Eighty years ago today, a new deadly weapon was unleashed, closing the final bloody chapter of the Second World War.

- BY EMMELINE SAUNDERS

'Heat and flash of the blast were so intense it gave the impression of being dangled in hell and hauled out'

Just before 11am on August 6, 1945, American B-29 bomber the Enola Gay flew high above the Japanese city of Hiroshima and opened its bay doors.

The 10ft bomb held inside, with uranium at its core and nicknamed Little Boy, was the result of years of research by Allied scientists working under the Manhattan Project, masterminded by J Robert Oppenheimer.

Little Boy rolled out of the plane and its parachute unfurled, stalling its fall until the moment it exploded 1,900ft above the city, on Japan's largest island of Honshu.

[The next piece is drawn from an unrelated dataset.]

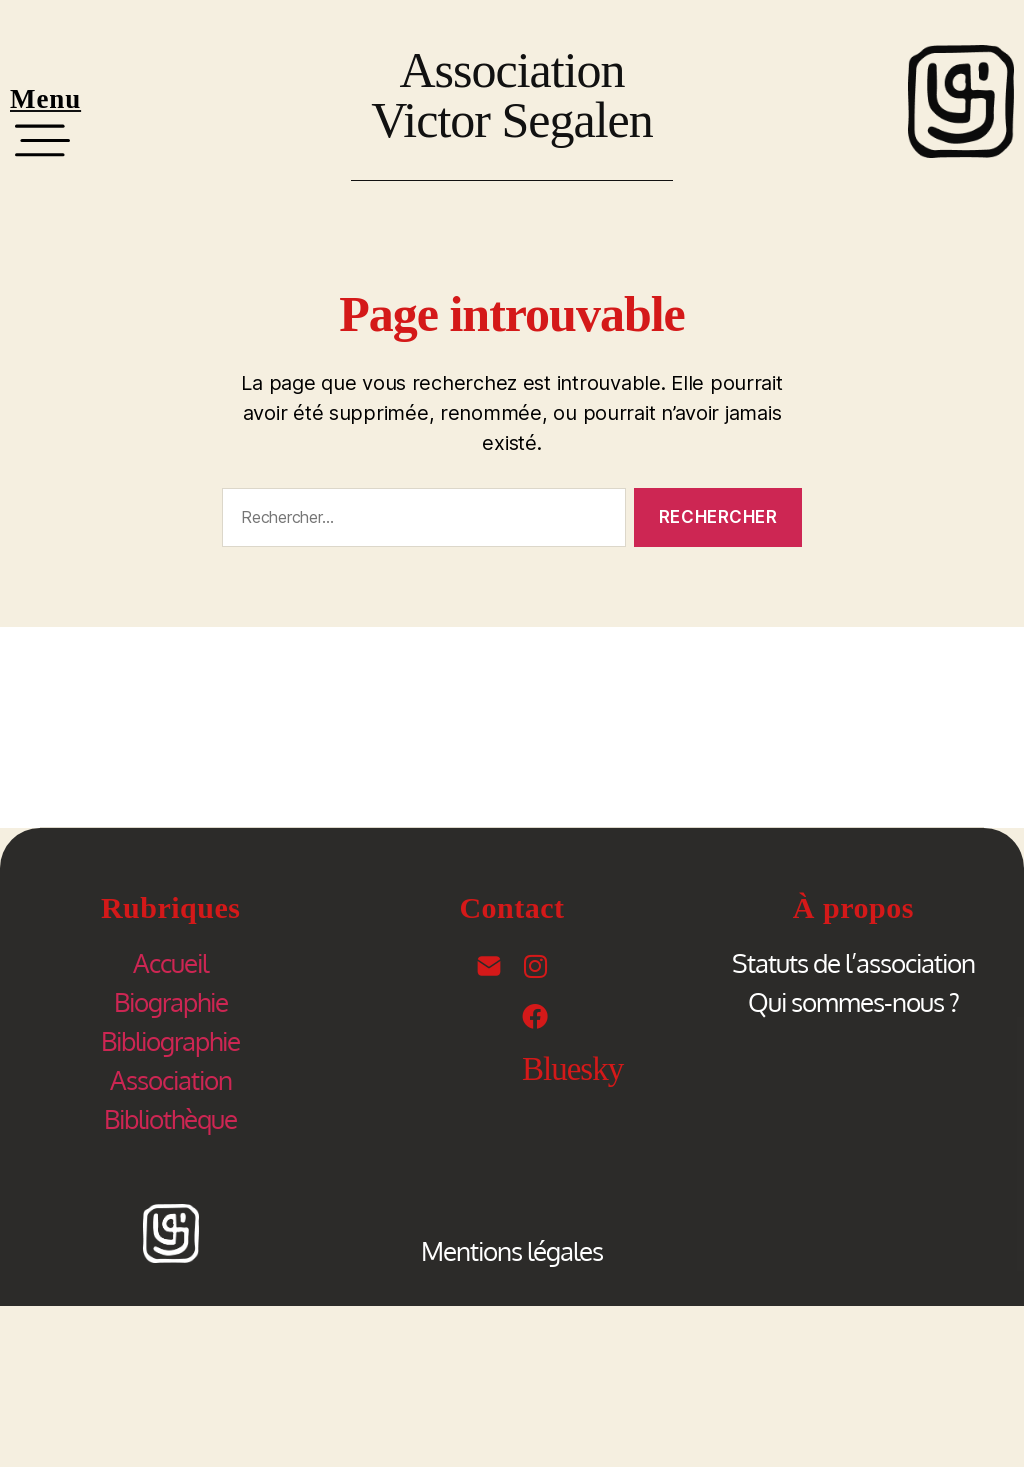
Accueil (170, 962)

Within seconds, 40,000 people were dead, many vaporised, leaving only shadows burnt on concrete surfaces.

More than six square miles of the city were reduced to rubble before blazes raged for three days, killing many more who survived the blast.

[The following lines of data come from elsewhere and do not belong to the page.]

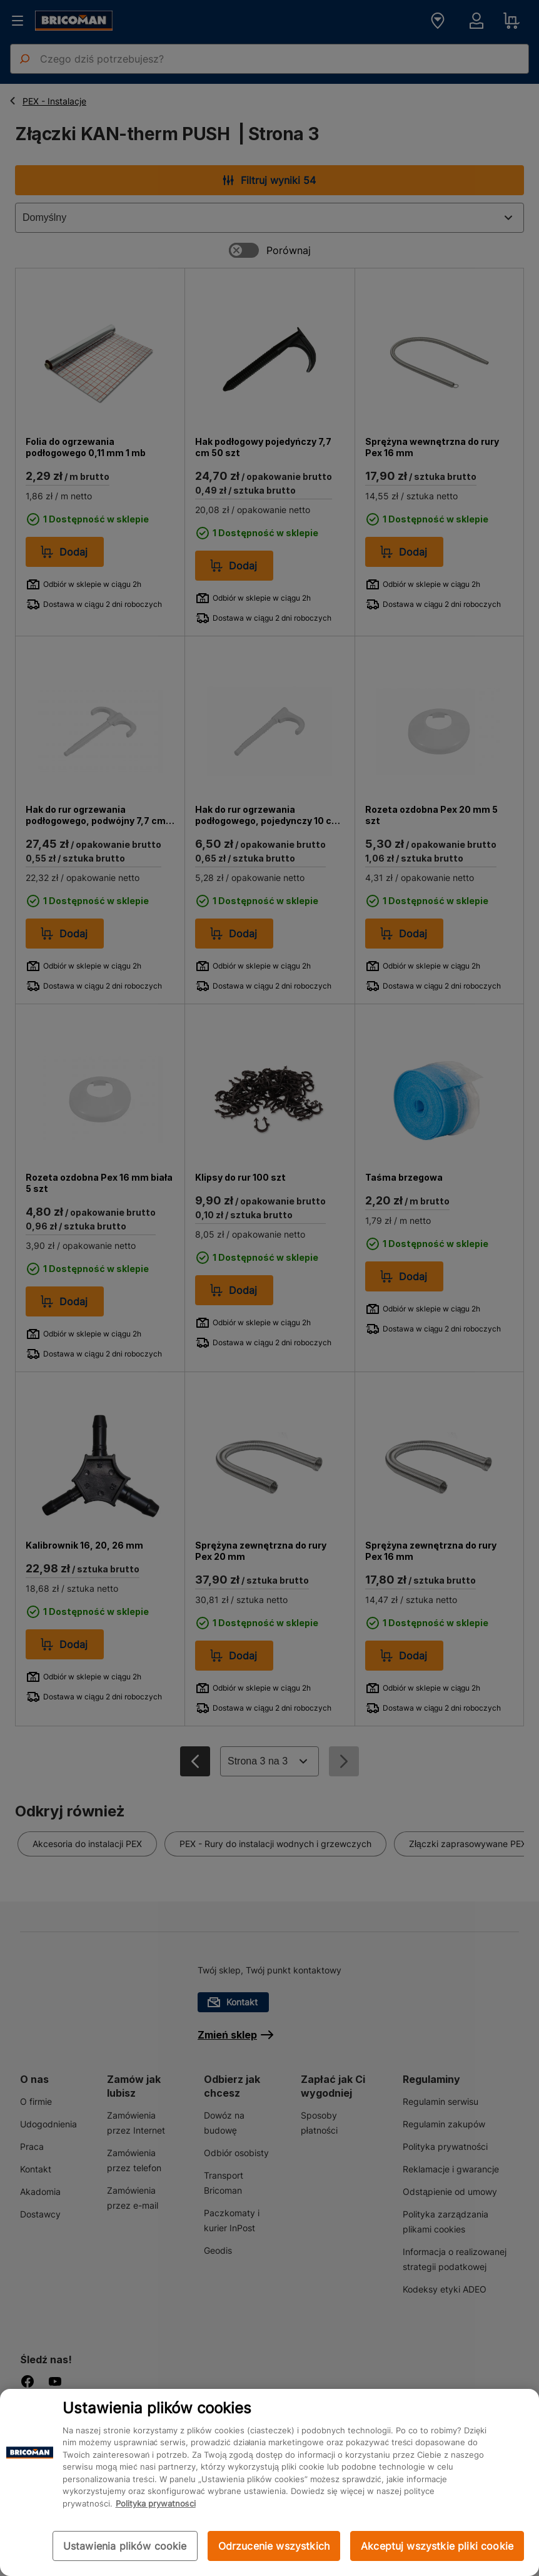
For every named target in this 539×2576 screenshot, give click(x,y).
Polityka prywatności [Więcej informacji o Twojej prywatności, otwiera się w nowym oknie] (156, 2503)
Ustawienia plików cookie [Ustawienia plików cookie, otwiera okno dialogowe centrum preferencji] (125, 2546)
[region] (269, 2482)
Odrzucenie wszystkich (274, 2546)
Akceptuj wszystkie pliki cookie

Then three days later, a plutonium-loaded bomb, named Fat Boy due to its round shape, fell over Nagasaki, on the island of Kyushu, killing 40,000.

Estimates suggest both bombs, in the end, claimed the lives of more than 240,000 people.

A British prisoner of war working four miles away from the blast epicentre of Nagasaki had a "ringside view".

In a report produced by the Admiralty's Naval Intelligence Division in November 1945, the witness - an unnamed Petty Officer who had survived the HMS Exeter's sinking and was held captive in Fukuoka Camp Noll - said the flash "would have lit up the whole of England had it been dark instead of daylight".